Французские депутаты были возмущены поступком своего правительства. Справедливости ради, надо заметить, что многие государственные и военные деятели оказывали поддержку Врангелю. Французские корабли, проплывая мимо его яхты, отдавали положенные в таких случаях морские почести. Своё восхищение выразил Петру Николаевичу командующий английскими оккупационными войсками генерал Харрингтон, ставший его другом. Поддерживал Белого Главнокомандующего и верховный комиссар США адмирал Бристоль.

15-го октября 1921-го года итальянский фрегат «Адрия» протаранил яхту «Лукулл» ровно посередине, где была каюта Врангеля. Однако, покушение не удалось, и Пётр Николаевич вновь чудом избежал гибели: буквально за минуту до трагедии барон с женой сошли на берег.

Французы не дали Врангелю никакого транспорта, лишив его возможности посещать войска, и генерал оказался в российском посольстве практически в положении арестанта. Между тем, Советы гарантировали амнистию белым в случае возвращения, если приказ об оном отдаст сам Врангель. Французы потребовали отдать такой приказ и пригрозили русскому Главнокомандующему арестом.

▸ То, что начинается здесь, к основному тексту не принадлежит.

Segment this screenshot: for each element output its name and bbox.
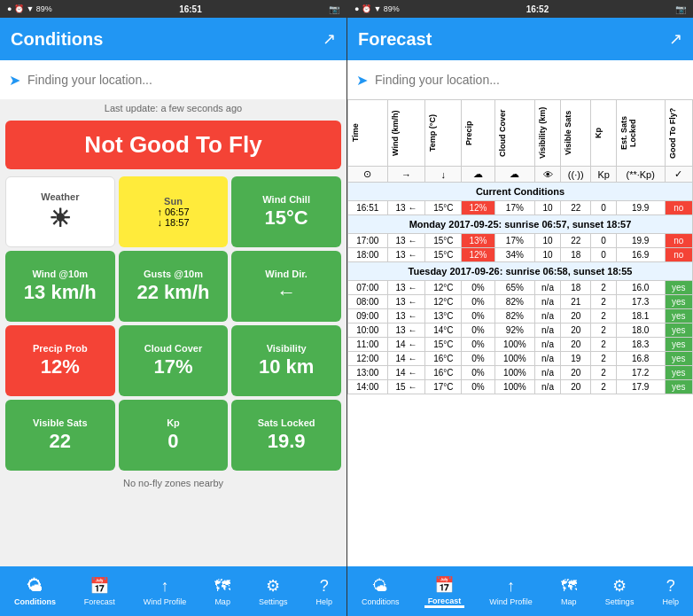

Когда на другой день, французский представитель, придя за ответом, беседовал с послом, вошёл Врангель и невозмутимо обратился к последнему:

- Извините за беспокойство, г-н посол, но я должен показать конвою, где установить пулемёты, - ходят слухи, что определённые зарубежные круги вынашивают заговор против главнокомандующего.

С этими словами барон вышел. Разумеется, ни оружия, ни конвоя у него не было, но одного эффекта оказалось достаточно, чтобы французы отказались от своих замыслов.

Среди русских войск уже вынашивался план захвата Константинополя, но, по счастью, в это время завершились переговоры генерала Шатилова с руководством Болгарии и Югославии. Эти страны согласились принять у себя Русскую Армию.

Оказавшись в изгнании, супруга генерала Врангеля, Ольга Михайловна, посвятила себя заботе о беженцах. Сергей Палеолог вспоминал, что в Константинополе, среди беженцев только и слышно было: «Вы не видели Ольгу Михайловну?..», «Ольга Михайловна поможет… напишет… скажет… сделает…». «Никто не мог с таким искренним участием поговорить с простым казаком, солдатом, офицером, ставшим инвалидом, с безутешными матерями и вдовами, как это делала она», - писал Палеолог. Ольга Михайловна помогала всем, и делала это всегда доброжелательно, без суеты.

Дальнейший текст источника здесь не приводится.